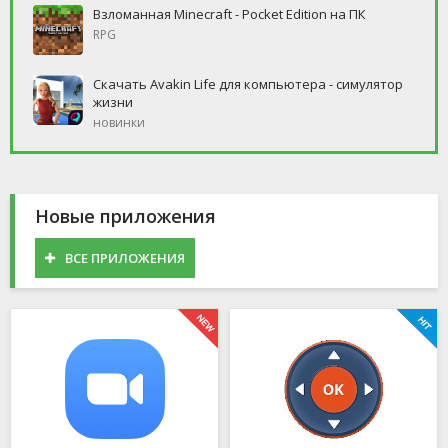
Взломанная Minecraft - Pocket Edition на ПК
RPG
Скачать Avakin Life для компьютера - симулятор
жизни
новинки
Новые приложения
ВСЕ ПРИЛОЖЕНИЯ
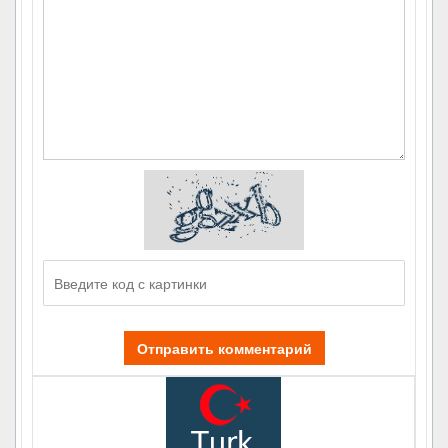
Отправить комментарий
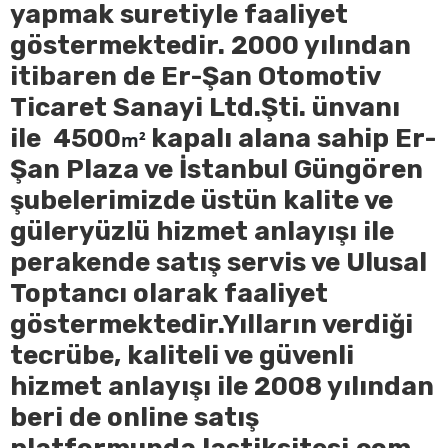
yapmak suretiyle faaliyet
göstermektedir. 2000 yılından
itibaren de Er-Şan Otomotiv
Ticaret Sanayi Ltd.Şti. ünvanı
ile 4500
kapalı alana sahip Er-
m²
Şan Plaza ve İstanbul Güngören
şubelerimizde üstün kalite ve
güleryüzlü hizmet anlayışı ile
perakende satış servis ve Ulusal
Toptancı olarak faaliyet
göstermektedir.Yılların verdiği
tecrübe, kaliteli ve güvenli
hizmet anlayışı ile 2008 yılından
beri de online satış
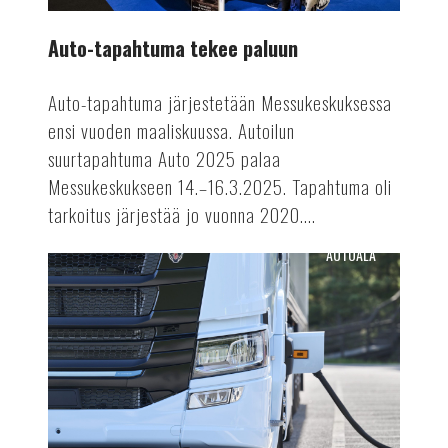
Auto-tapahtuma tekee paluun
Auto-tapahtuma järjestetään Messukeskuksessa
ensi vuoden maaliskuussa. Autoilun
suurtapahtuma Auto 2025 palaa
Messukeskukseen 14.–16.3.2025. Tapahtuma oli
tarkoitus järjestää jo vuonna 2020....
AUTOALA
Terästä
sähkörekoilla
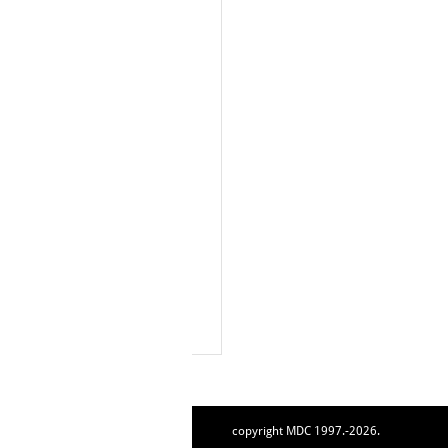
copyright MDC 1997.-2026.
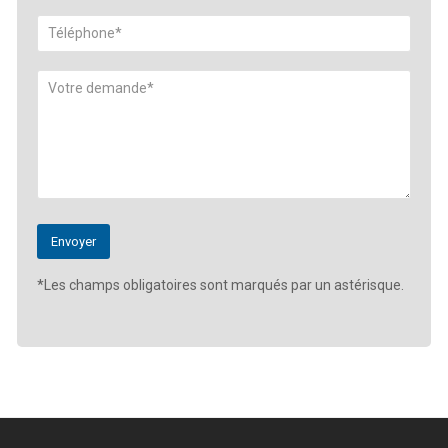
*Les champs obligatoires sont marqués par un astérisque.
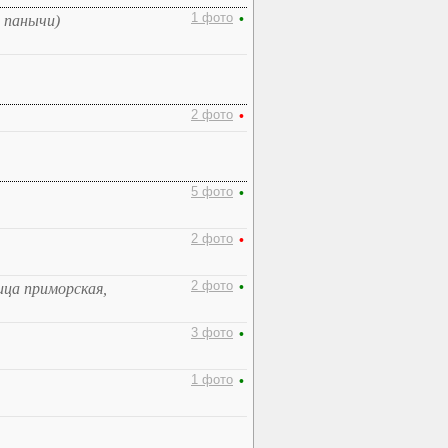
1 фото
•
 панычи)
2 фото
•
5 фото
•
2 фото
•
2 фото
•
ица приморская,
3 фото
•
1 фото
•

:::

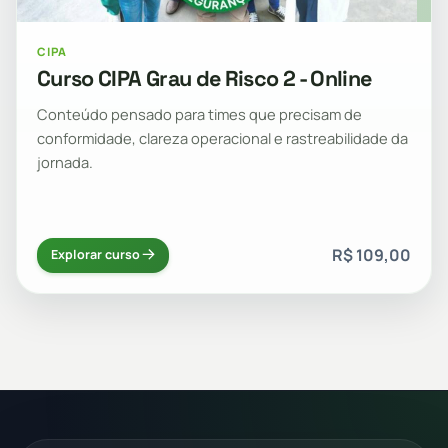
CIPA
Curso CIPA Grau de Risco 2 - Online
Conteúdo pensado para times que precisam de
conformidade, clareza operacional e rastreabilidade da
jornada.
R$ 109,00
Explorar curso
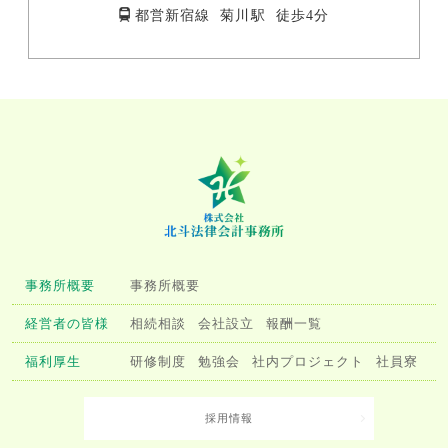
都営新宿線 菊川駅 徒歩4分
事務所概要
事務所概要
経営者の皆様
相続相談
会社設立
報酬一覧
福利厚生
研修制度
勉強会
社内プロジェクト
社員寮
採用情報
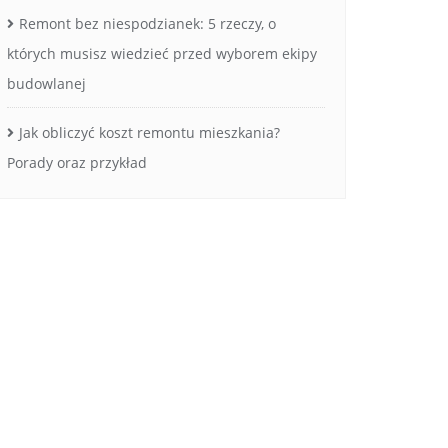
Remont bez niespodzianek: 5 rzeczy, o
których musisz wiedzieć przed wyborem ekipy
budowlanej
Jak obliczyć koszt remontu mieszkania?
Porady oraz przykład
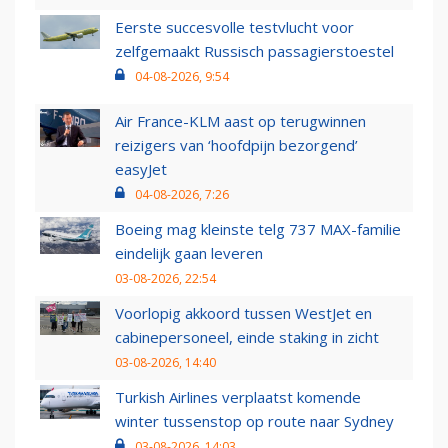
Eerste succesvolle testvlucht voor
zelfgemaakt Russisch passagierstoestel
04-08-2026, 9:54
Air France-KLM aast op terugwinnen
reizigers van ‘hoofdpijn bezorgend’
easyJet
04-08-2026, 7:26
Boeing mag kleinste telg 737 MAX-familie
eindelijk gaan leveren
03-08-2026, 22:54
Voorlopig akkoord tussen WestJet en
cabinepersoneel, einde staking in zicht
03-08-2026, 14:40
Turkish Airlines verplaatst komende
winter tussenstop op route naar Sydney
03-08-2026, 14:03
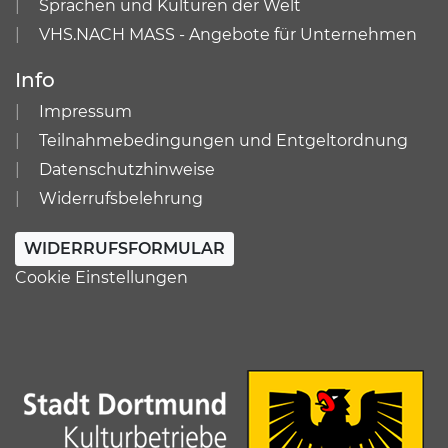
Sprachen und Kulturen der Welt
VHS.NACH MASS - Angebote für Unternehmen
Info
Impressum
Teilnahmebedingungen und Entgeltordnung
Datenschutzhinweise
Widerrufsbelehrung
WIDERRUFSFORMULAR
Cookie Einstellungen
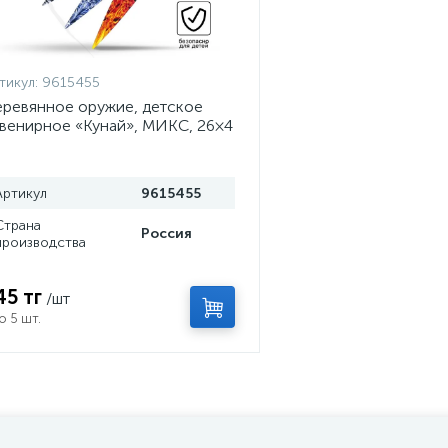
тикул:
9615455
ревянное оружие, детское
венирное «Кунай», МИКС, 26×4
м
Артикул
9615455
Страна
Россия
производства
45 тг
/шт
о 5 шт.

:::

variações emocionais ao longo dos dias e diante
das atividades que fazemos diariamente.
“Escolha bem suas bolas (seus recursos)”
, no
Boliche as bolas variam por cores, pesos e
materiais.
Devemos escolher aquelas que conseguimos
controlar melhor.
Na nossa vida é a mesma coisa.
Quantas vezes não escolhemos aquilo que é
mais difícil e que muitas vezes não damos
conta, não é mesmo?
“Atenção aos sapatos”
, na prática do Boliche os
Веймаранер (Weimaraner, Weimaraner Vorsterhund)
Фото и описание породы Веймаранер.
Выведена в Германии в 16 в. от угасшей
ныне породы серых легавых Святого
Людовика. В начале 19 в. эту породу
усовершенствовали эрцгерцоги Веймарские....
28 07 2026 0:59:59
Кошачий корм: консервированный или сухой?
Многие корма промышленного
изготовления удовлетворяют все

:::

## WORK INSTRUCTIONS
If a picture sits between the line containing "Jak obliczyć koszt remontu mieszkania?" and the line containing "cabinepersoneel, einde staking in zicht", leave it out, and return the lines of that range above exactly, both ends included.

## ANSWER
Jak obliczyć koszt remontu mieszkania?
Porady oraz przykład
Eerste succesvolle testvlucht voor
zelfgemaakt Russisch passagierstoestel
04-08-2026, 9:54
Air France-KLM aast op terugwinnen
reizigers van ‘hoofdpijn bezorgend’
easyJet
04-08-2026, 7:26
Boeing mag kleinste telg 737 MAX-familie
eindelijk gaan leveren
03-08-2026, 22:54
Voorlopig akkoord tussen WestJet en
cabinepersoneel, einde staking in zicht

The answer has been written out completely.